Santa Baby from Loose Id
December 8, 2009
Well, it’s here everybody. Step right up and pick up a few dozen just in time for Christmas. It’s the perfect book for you to read on that new Kindlenookie Santa brought you!
I was just reading the excerpt, and it’s strange, it sounds new and interesting to me, almost like I didn’t write it. It really pulls you into the story. And remember, it’s got the Lisa G. Riley seal of approval!
Santa Baby Drops Tomorrow
December 7, 2009
I still get giddy with each one! Writing Santa Baby was the most fun I’ve had with a book in a long time. My writing partner, Lisa G. Riley says it’s her new fave of mine. High praise considering that one of her singular pleasures in life is kicking my butt. So if she likes it there’s a strong possibility that you will too.
I love this cover. The black and white is picks up that Mad Men vibe, and that’s never a bad thing and I adore the touch of red. (BTW, there’s a red dress scene that’s beyond killer.) And those sexy torch singer gloves…ooh la la.

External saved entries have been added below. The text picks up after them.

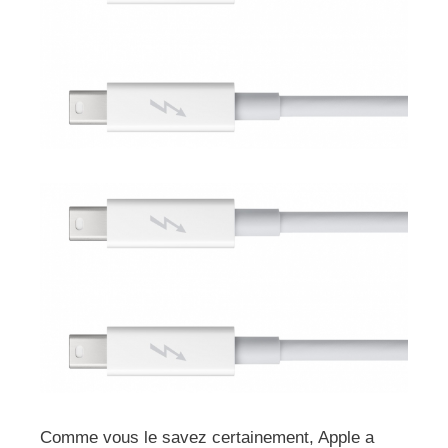
Comme vous le savez certainement, Apple a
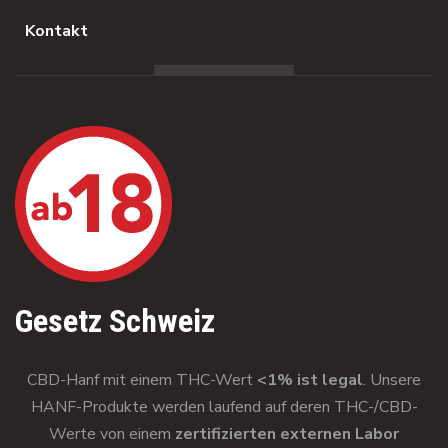
Kontakt
Gesetz Schweiz
CBD-Hanf mit einem THC-Wert
<1% ist legal
. Unsere
HANF-Produkte werden laufend auf deren THC-/CBD-
Werte von einem
zertifizierten externen Labor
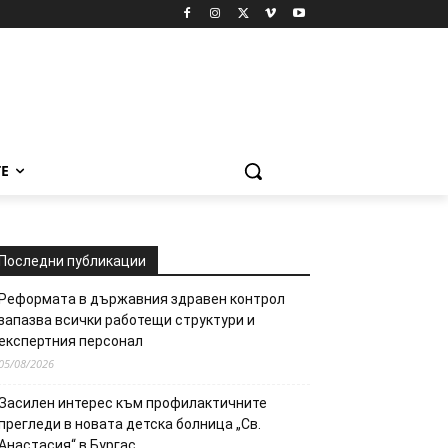
Е
Последни публикации
Реформата в държавния здравен контрол
запазва всички работещи структури и
експертния персонал
05/08/2026
Засилен интерес към профилактичните
прегледи в новата детска болница „Св.
Анастасия“ в Бургас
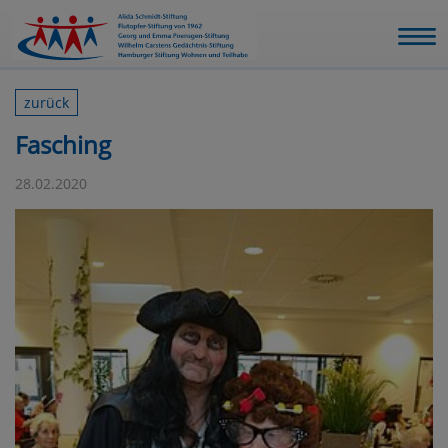
zurück
Fasching
28.02.2020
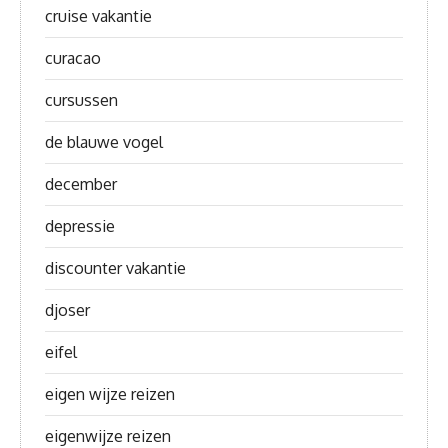
cruise vakantie
curacao
cursussen
de blauwe vogel
december
depressie
discounter vakantie
djoser
eifel
eigen wijze reizen
eigenwijze reizen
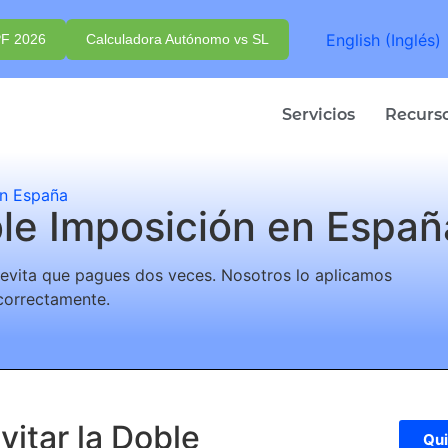
English
(
Inglés
)
PF 2026
Calculadora Autónomo vs SL
Servicios
Recurs
en España
le Imposición en Españ
o evita que pagues dos veces. Nosotros lo aplicamos
correctamente.
vitar la Doble
Qui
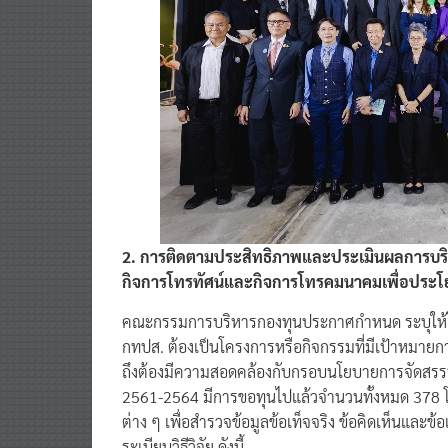
2. การติดตามประสิทธิภาพและประเมินผลการบริ
กิจการโทรทัศน์และกิจการโทรคมนาคมเพื่อประ
คณะกรรมการบริหารกองทุนประกาศกำหนด ระบุให้โคร
กทปส. ต้องเป็นโครงการหรือกิจกรรมที่มีเป้าหมายก
ถึงต้องมีความสอดคล้องกับกรอบนโยบายการจัดสรร
2561-2564 มีการขอทุนไปแล้วจำนวนทั้งหมด 378 โคร
ต่าง ๆ เพื่อสำรวจข้อมูลข้อเท็จจริง ข้อคิดเห็นและข้
ระเบียบวิธีวิจัย ดังนี้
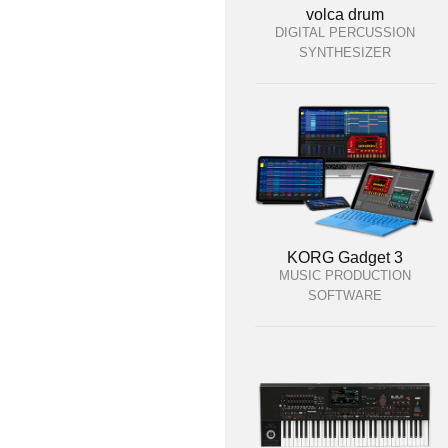
volca drum
DIGITAL PERCUSSION
SYNTHESIZER
KORG Gadget 3
MUSIC PRODUCTION
SOFTWARE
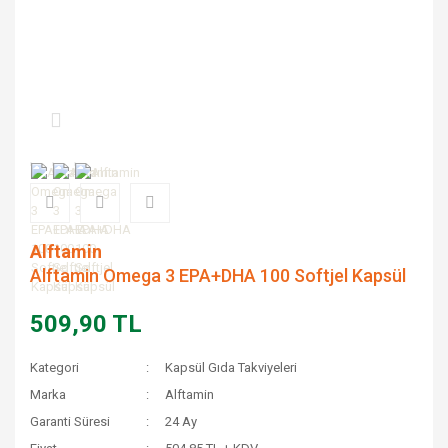
Alftamin
Alftamin Omega 3 EPA+DHA 100 Softjel Kapsül
509,90 TL
Kategori
Kapsül Gıda Takviyeleri
Marka
Alftamin
Garanti Süresi
24 Ay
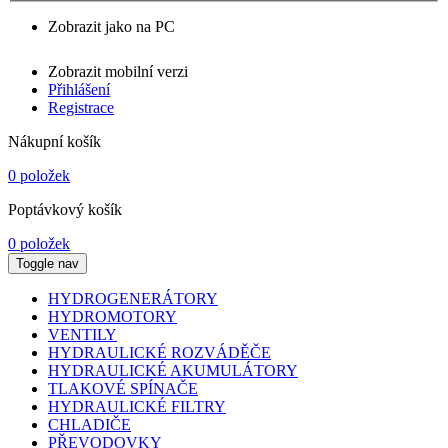
Zobrazit jako na PC
Zobrazit mobilní verzi
Přihlášení
Registrace
Nákupní košík
0 položek
Poptávkový košík
0 položek
Toggle nav
HYDROGENERÁTORY
HYDROMOTORY
VENTILY
HYDRAULICKÉ ROZVÁDĚČE
HYDRAULICKÉ AKUMULÁTORY
TLAKOVÉ SPÍNAČE
HYDRAULICKÉ FILTRY
CHLADIČE
PŘEVODOVKY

This will be my last book of 2009, but don’t fret, I’ll be up and running in 2010. Given and FlyBoy are scheduled for February. And I’ve got other ideas I’ll be pitching as well. This has been a great year for me. Sales are steadily increasing and I thank all of you ever so much for that. With your support and God’s help I hope to have another great year in 2010.
Are Y’all Sure This is Balenciaga?
December 4, 2009

How the heck did this happen? Y’all know I’m not crazy about Nicole Kidman, but she at least normally looks nice in her clothes. Where on earth did she find this ugly dress? It looks like something I made in 9th grade Home Ec.
Dear George Lucas,
December 4, 2009

I realize that you will not be happy until you have all the money in the world. Hey, I can get behind that. It’s good to have goals, and goodness knows if I ever have a hit I’m going to milk that sucker for all its worth. Yes, I’ll be the first romance author in history with backpacks and action figures! I also realize that Melody Hobson is a wealthy high-maintenance woman in her own right. For an ego-maniac like you it must make for a difficult relationship. But dude, $50 freaking bucks for a Star Wars model?! My brothers had those back when we were kids, they cost $3 and you had the bonus of being able to sniff the glue!
And Lego, I’m not letting you money-grubbing scumbags off the hook either. Legos are supposed to spark a child’s creativity. Where’s the creativity behind something that only makes one thing, and an outrageously priced thing at thing at that? And then y’all pimp this crap on all the kiddie channels like Jehovah’s Witnesses. Double epic fail dudes.